(Source data)
>>>>
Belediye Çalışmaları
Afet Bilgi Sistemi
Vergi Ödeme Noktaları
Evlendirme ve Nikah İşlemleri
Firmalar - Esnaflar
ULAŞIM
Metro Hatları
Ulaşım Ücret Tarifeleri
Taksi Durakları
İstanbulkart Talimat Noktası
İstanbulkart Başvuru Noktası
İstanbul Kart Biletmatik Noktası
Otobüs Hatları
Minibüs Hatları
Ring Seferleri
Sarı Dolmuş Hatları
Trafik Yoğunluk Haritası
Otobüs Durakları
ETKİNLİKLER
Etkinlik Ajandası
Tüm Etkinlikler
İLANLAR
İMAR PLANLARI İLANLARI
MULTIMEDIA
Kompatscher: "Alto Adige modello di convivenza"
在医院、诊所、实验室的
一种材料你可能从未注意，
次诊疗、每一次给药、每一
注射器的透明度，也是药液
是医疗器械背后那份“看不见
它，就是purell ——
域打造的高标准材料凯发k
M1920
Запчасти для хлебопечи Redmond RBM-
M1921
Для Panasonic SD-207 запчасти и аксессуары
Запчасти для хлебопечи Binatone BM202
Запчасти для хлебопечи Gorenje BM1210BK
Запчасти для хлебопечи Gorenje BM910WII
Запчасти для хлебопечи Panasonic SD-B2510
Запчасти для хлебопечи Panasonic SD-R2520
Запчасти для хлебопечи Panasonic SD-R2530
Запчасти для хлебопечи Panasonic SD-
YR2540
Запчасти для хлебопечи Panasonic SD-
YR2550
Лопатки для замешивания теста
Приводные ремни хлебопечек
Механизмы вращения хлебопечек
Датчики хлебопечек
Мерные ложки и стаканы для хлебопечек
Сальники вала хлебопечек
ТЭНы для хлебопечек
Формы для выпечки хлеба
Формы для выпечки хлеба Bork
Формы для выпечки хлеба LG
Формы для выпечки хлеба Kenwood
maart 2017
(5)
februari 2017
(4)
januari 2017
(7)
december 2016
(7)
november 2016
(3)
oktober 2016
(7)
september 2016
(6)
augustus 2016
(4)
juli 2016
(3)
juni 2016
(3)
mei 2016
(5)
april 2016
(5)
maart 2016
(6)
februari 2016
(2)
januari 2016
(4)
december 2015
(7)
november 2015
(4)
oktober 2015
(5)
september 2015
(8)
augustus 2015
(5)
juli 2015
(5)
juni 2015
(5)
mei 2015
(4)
<<<<
◆ THE TASK: Starting from the data above, filter for lines with "выпечки" and copy each one.

◆ RESPONSE TO THIS EXERCISE:
Формы для выпечки хлеба
Формы для выпечки хлеба Bork
Формы для выпечки хлеба LG
Формы для выпечки хлеба Kenwood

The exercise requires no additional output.